- RECORDS PROVIDED:
+-------+

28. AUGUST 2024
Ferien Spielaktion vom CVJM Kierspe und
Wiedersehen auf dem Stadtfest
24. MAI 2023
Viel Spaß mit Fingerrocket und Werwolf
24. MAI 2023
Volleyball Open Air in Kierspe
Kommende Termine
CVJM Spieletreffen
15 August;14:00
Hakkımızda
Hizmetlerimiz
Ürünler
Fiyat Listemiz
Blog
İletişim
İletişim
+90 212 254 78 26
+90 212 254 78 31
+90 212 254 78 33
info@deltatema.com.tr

+-------+

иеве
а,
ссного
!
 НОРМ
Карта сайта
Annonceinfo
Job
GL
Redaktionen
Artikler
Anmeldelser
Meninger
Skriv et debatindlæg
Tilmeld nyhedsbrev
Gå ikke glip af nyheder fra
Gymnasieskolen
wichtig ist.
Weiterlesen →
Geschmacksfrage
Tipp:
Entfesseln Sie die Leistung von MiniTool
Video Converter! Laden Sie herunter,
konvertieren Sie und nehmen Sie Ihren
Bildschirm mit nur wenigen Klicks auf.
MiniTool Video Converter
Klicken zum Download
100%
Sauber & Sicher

+-------+

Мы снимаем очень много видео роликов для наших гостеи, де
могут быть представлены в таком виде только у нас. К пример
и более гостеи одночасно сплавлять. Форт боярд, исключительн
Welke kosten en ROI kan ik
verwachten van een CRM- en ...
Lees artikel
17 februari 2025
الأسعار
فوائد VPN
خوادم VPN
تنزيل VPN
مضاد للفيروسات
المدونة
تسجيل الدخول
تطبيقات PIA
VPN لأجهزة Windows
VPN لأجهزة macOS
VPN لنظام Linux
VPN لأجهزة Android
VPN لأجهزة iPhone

+-------+

- TASK GOAL:
Reply with a number alone, the number of lines of the records that hold the word "Kierspe".

- EXERCISE RESPONSE:
2